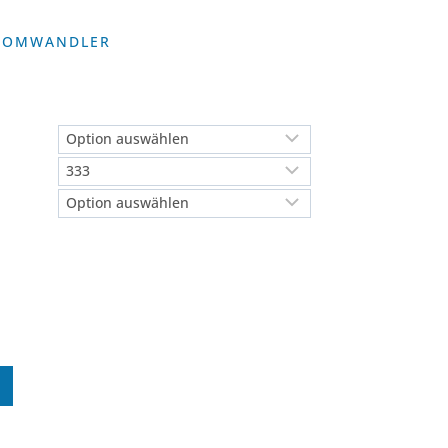
TROMWANDLER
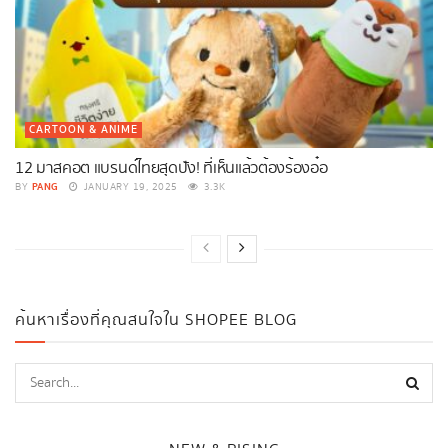
CARTOON & ANIME
12 มาสคอต แบรนด์ไทยสุดปัง! ที่เห็นแล้วต้องร้องอ๋อ
PANG
BY
JANUARY 19, 2025
3.3K
ค้นหาเรื่องที่คุณสนใจใน SHOPEE BLOG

=======

Reproduce each entry word for word and cut the images.

TROMWANDLER
CARTOON & ANIME
12 มาสคอต แบรนด์ไทยสุดปัง! ที่เห็นแล้วต้องร้องอ๋อ
PANG
BY
JANUARY 19, 2025
3.3K
ค้นหาเรื่องที่คุณสนใจใน SHOPEE BLOG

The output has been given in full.